Comment évoquez-vous le trac avec vos élèves ?

Beaucoup de professeurs d’instruments se sentent démunis devant le trac. Celui de leurs élèves, qu’ils ne savent pas comment combattre (normal, la gestion du trac n’est enseignée ni en école de musique, ni en conservatoire). Et le leur, qu’ils ont tendance à masquer pour ne pas être pris en « défaut ». Ce qui alimente un cercle vicieux : je ne veux pas montrer que j’ai le trac, donc je me mets la pression, donc je me rajoute du stress, donc j’ai encore plus le trac etc.

Une élève de CEFEDEM qui préparait un mémoire sur le trac m’a raconté un jour qu’elle avait adressé un questionnaire à tous les professeurs de son Conservatoire. Le thème principal : « comment évoquez-vous le trac avec vos élèves ? ». Il y avait eu 80% de non-réponses. Les 20% restants disaient expliquer à leurs élèves les « trucs » qu’ils avaient mis au point pour eux-mêmes.

Les jeunes musiciens font tomber les barrières

Mais revenons à nos jeunes ! Ce qui m’a frappé, c’est qu’il y avait chez eux très peu de résistances, de « barrières », de doutes sur leurs capacités à évoluer.
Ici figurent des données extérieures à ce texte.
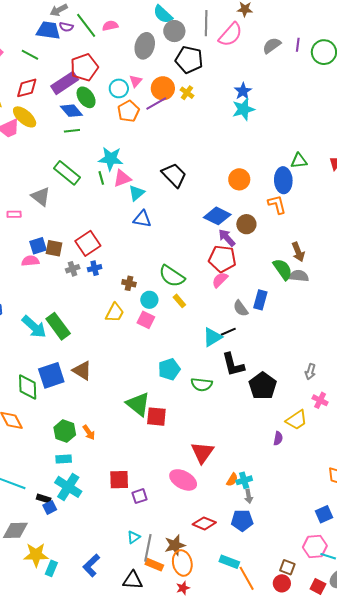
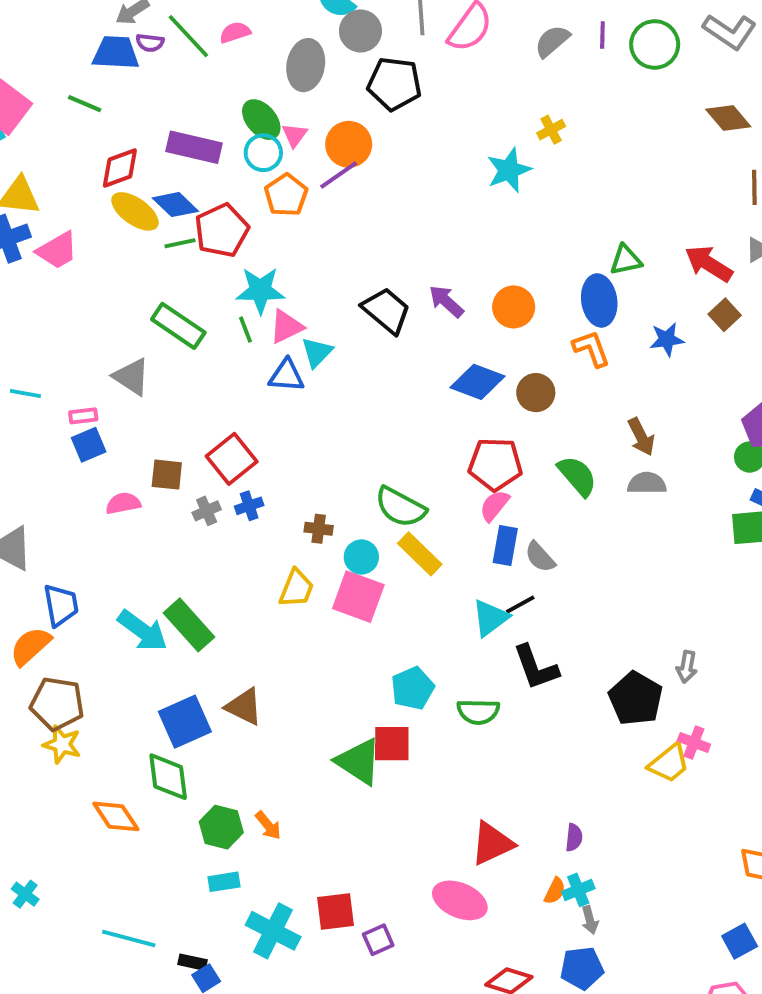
red pentagon: (84, 67) -> (222, 230), moved
purple rectangle: (65, 83) -> (194, 147), moved, turned 52
red diamond: (27, 88) -> (120, 168), moved
blue star: (243, 91) -> (667, 339), moved, turned 30
yellow cross: (187, 93) -> (551, 130), moved, turned 32
green ellipse: (86, 97) -> (261, 120), moved
yellow ellipse: (25, 117) -> (135, 211), moved
blue triangle: (142, 219) -> (286, 376), moved
purple arrow: (227, 238) -> (446, 301), moved
blue square: (38, 246) -> (89, 445), moved
green semicircle: (283, 269) -> (577, 476), moved
blue rectangle: (260, 300) -> (505, 545), moved
yellow rectangle: (179, 301) -> (420, 554), size x1.6
pink square: (146, 320) -> (358, 597), size x1.5
black pentagon: (263, 386) -> (636, 699), moved
green diamond: (28, 387) -> (168, 777), moved
pink cross: (320, 400) -> (694, 743), moved
red square: (156, 417) -> (392, 744), moved
purple semicircle: (278, 438) -> (574, 838), moved
red triangle: (202, 452) -> (492, 843), turned 35
cyan cross: (68, 487) -> (273, 931), moved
Pendant deux jours, ils ont travaillé leurs entrées en scène, expérimenté plusieurs techniques de relaxation, analysé leurs peurs (à commencer par la peur du regard de l’autre), appris à faire avec leur corps et non contre lui.

Leur enthousiasme et leur implication faisaient plaisir à voir. En fin de formation, ils ont même proposé de refaire par la suite certains exercices entre eux.
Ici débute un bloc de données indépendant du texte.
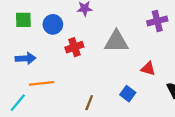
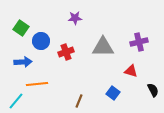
green square: (23, 20) -> (21, 28), turned 35
purple cross: (157, 21) -> (139, 42), moved
blue circle: (53, 24) -> (41, 41), moved

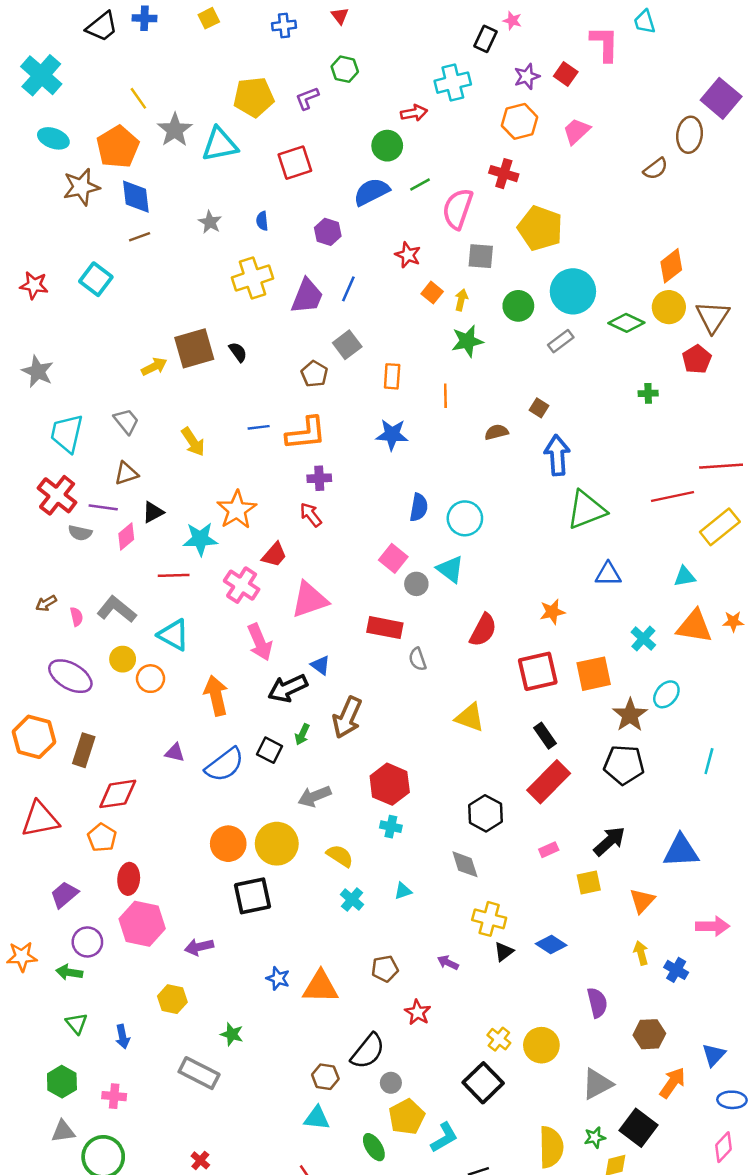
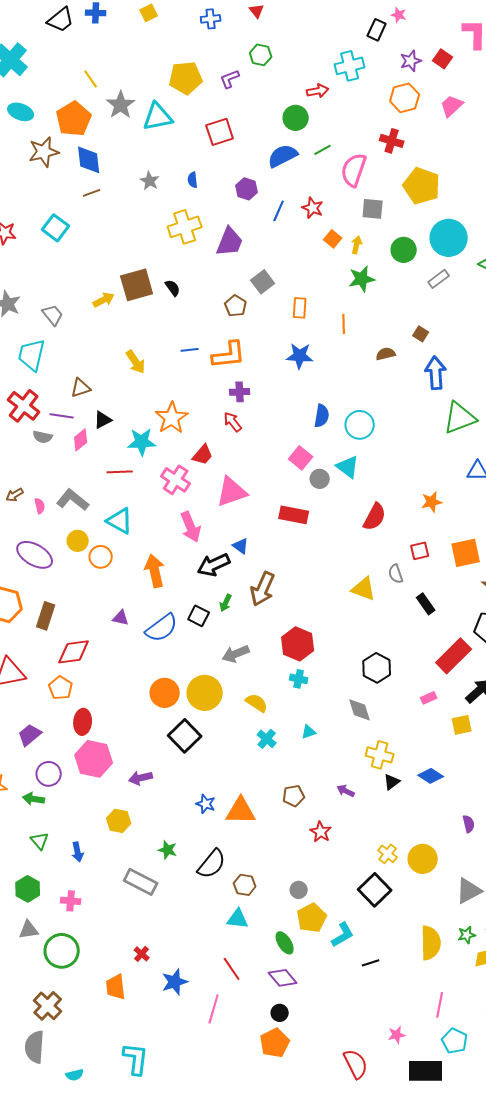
blue line: (348, 289) -> (279, 211), moved
gray trapezoid: (126, 421) -> (53, 315), moved
gray semicircle: (418, 659) -> (396, 574), moved
red square: (538, 671) -> (420, 551), size x0.6
red rectangle: (549, 782) -> (454, 656), moved
black square: (252, 896) -> (185, 736), turned -32
purple semicircle: (597, 1003) -> (469, 824), size x0.7
black semicircle: (368, 1051) -> (212, 864), moved

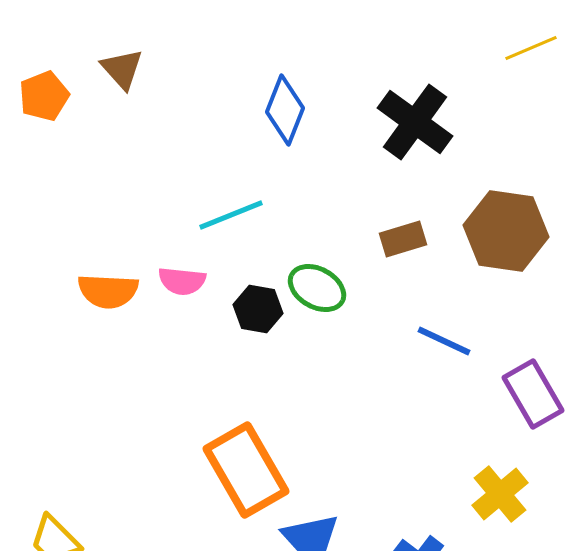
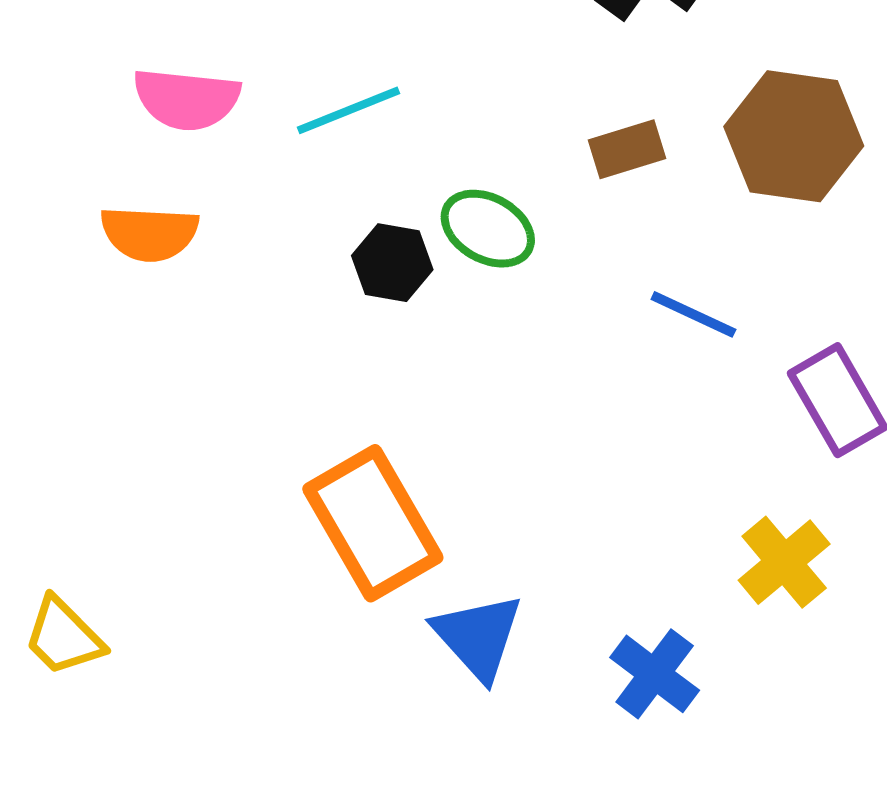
pink semicircle: (182, 281) -> (187, 99), moved, size x1.4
Espérons qu’ils en inspirent d’autres ! Faire l’impasse sur son trac, c’est remettre le problème à plus tard. Décider de le comprendre et d’y faire face, c’est commencer à le positiver. Il est connu que certains grands musiciens ne jouent en public que bourrés de bêtabloquants, que d’autres limitent autant que possible leurs prestations en solo. Ne serait-il pas plus simple de s’attaquer au problème dès le plus jeune âge pour ne pas ruiner nombre de talents et d’efforts ?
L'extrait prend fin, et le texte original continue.